The patient complained about lower limb swelling and weight gain progression when admitted to our center. He also noticed increased tiredness, and the urine was often foamy. Although the patient also complained of arterial hypertension in the 150-160/85-90 mmHg range, he denied any other problems. At the time of admission to our center, we performed routine laboratory examinations, with the finding of retention of nitrogenous substances and proteinuria of 3.8 grams/24 hours. The objective result was only the swelling of the lower limbs up to the knees. During the hospitalization in the center, we started complex therapy for the nephrotic syndrome using loop diuretics and intravenous infusions of human albumin. After regressing the swelling and restoring the values of serum albuminemia, we performed a kidney biopsy. We did not detect any circulating autoantibodies.

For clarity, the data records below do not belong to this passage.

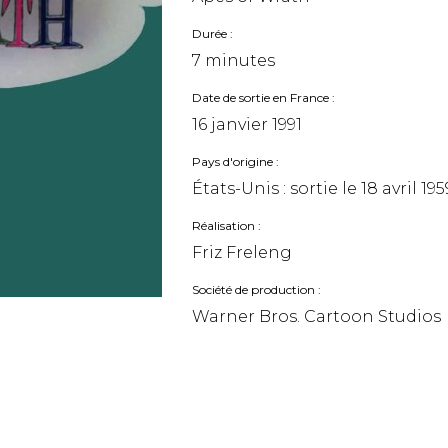
Durée
7 minutes
Date de sortie en France
16 janvier 1991
Pays d'origine
États-Unis : sortie le
18 avril 195
Réalisation
Friz Freleng
Société de production
Warner Bros. Cartoon Studios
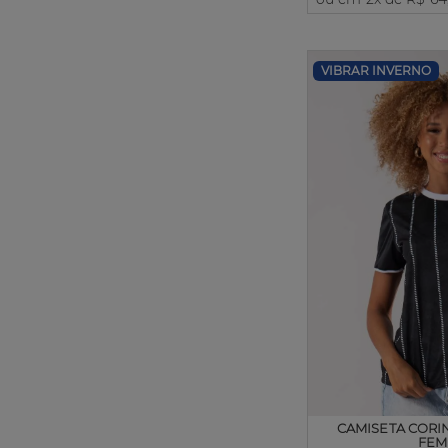
VIBRAR INVERNO
CAMISETA CORI
FEM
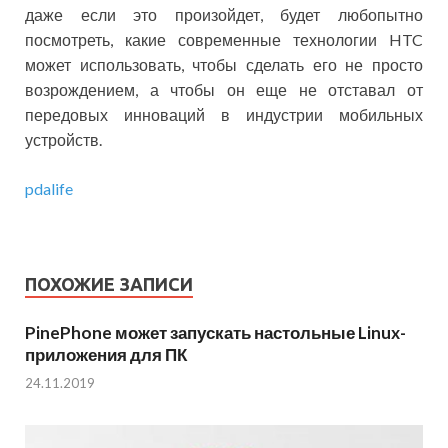
даже если это произойдет, будет любопытно
посмотреть, какие современные технологии HTC
может использовать, чтобы сделать его не просто
возрождением, а чтобы он еще не отставал от
передовых инноваций в индустрии мобильных
устройств.
pdalife
ПОХОЖИЕ ЗАПИСИ
PinePhone может запускать настольные Linux-
приложения для ПК
24.11.2019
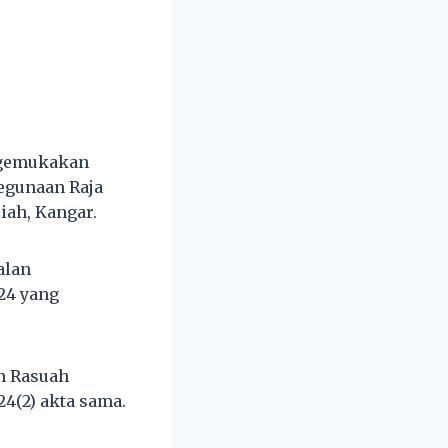
engemukakan
egunaan Raja
iah, Kangar.
alan
024 yang
n Rasuah
4(2) akta sama.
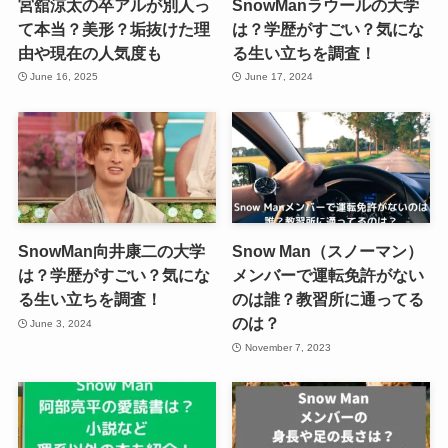
宮舘涼太の卒アルが別人っ
SnowManラウールの大学
て本当？美形？垢抜けた理
は？学歴がすごい？気にな
由や現在の人気度も
る生い立ちを調査！
June 16, 2025
June 17, 2024
SnowMan向井康二の大学
Snow Man（スノーマン）
は？学歴がすごい？気にな
メンバーで運転免許がない
る生い立ちを調査！
のは誰？教習所に通ってる
のは？
June 3, 2024
November 7, 2023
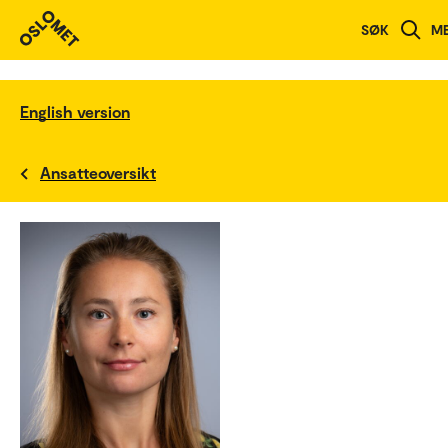
SØK
M
English version
Ansatteoversikt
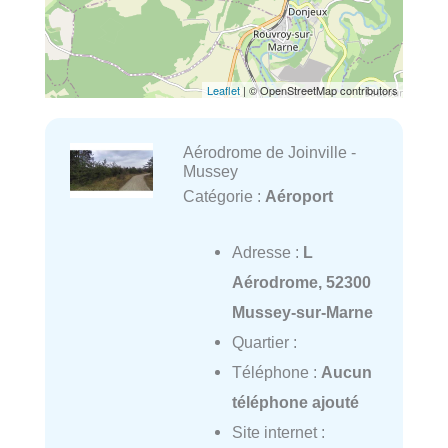
Leaflet
| © OpenStreetMap contributors
Aérodrome de Joinville -
Mussey
Catégorie :
Aéroport
Adresse :
L
Aérodrome, 52300
Mussey-sur-Marne
Quartier :
Téléphone :
Aucun
téléphone ajouté
Site internet :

After staining the histological sample of the kidney with Congo red, we proved the presence of amyloid in the form of massive glomerular deposits. (Figures 1-3)

Figure 1: Glomerules completely destructed by deposits of amyloid structures. (Hematoxylin-eosin, original magnification: 40x).

Figure 2: Detail of the completely destructed glomerule with the amyloid deposition (Hematoxylin-eosin, original magnification: 125x).